Combining financial returns with impact investing
At a time when awareness of social justice and climate protection is growing, impact investing represents a bridge between financial returns and measurable impact. Anna Herrhausen, member of the Executive Board of consulting and analysis company Phineo since May 2024, is convinced that the future of investing lies in connecting money with clear social added value.
ESG is not enough
„Impact investing goes beyond what is covered by ESG criteria. It is not enough to focus solely on environmental, social and governance factors", she says. Instead, it is crucial that investments specifically bring about positive social or environmental changes. It is not just about responsible investment but about achieving a concrete impact.
„The impact is at the centre of impact investing, and is not just a nice side effect,“ says Herrhausen, who previously worked in Corporate Social Responsibility (CSR) at Deutsche Bank.
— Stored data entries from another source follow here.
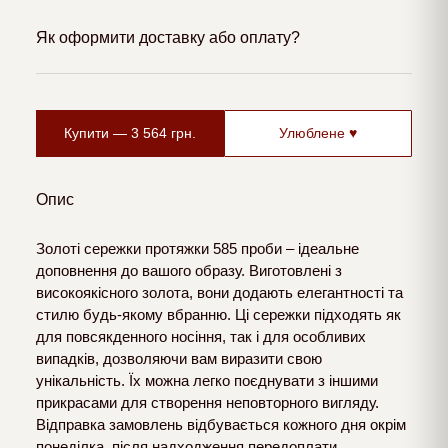
Як оформити доставку або оплату?
Купити —
3 564
грн.
Улюблене ♥
Опис
Золоті сережки протяжки 585 проби – ідеальне
доповнення до вашого образу. Виготовлені з
високоякісного золота, вони додають елегантності та
стилю будь-якому вбранню. Ці сережки підходять як
для повсякденного носіння, так і для особливих
випадків, дозволяючи вам виразити свою
унікальність. Їх можна легко поєднувати з іншими
прикрасами для створення неповторного вигляду.
Відправка замовлень відбувається кожного дня окрім
понеділка, після надходження передоплати.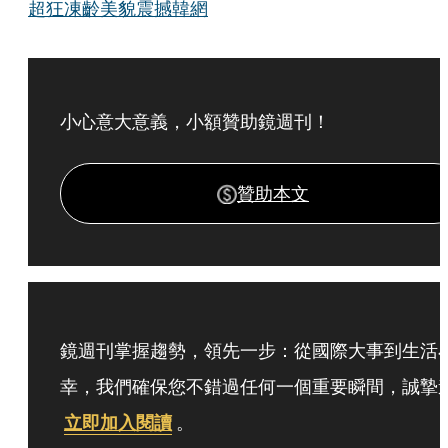
超狂凍齡美貌震撼韓網
小心意大意義，小額贊助鏡週刊！
贊助本文
鏡週刊掌握趨勢，領先一步：從國際大事到生活
幸，我們確保您不錯過任何一個重要瞬間，誠摯
立即加入閱讀
。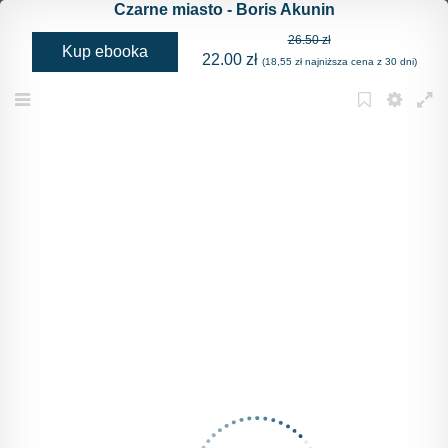
Czarne miasto - Boris Akunin
26.50 zł
Kup ebooka
22.00 zł
(18,55 zł najniższa cena z 30 dni)
Menu
Bookmark
Settings
Full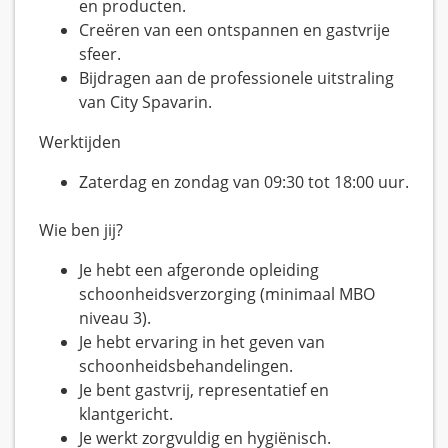
en producten.
Creëren van een ontspannen en gastvrije
sfeer.
Bijdragen aan de professionele uitstraling
van City Spavarin.
Werktijden
Zaterdag en zondag van 09:30 tot 18:00 uur.
Wie ben jij?
Je hebt een afgeronde opleiding
schoonheidsverzorging (minimaal MBO
niveau 3).
Je hebt ervaring in het geven van
schoonheidsbehandelingen.
Je bent gastvrij, representatief en
klantgericht.
Je werkt zorgvuldig en hygiënisch.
It is the interplay between financial returns and social benefits that distinguishes impact investing from traditional forms of investment.
„The central idea behind impact investing is to combine financial returns with a clear social or environmental impact.", she says. This approach makes it possible not only to generate profits, but also to contribute to social progress.
Measuring change
The non-profit organisation has developed its own methodology to measure the effectiveness of projects, which Phineo analyses on a number of levels: Resources that flow into an organisation, the results achieved with the target group, and the long-term changes in society. „The real impact becomes apparent when social changes are measurable,“ Herrhausen explains.
In recent years, Phineo has examined the effectiveness of more than 3,000 civil society organisations in Germany. Almost 400 of these organisations have been awarded the „Wirkt“ Seal of Impact. „We have the opportunity to provide targeted advice to impact investors – we show them how they can measure the impact achieved and maintain it in the long term“, she says.
3 to 6 billion euros
Impact investing has established itself as a key strategy in the field of sustainable investments in recent years. It differs from ESG in that it strives explicitly for measurable positive effects. According to the German Federal Initiative for Impact Investing, the market volume of impact investments in Germany in 2020 was 6.5 billion euros in the broadest sense, and 2.9 billion euros in the narrow sense. According to Herrhausen, the market is in a growth phase, as more and more investors want to achieve both financial returns and a positive social impact.
Although the market for impact investing is growing significantly, there are also challenges, according to the Federal Initiative for Impact Investing. According to the experts, the market is still at an early stage, and there is a lack of suitable investment products in various risk classes. Impact measurement, as carried out by Phineo, is crucial in order to assess the actual effect of investments. Impact investing is not just an investment strategy, but also an opportunity to actively contribute to solving global challenges.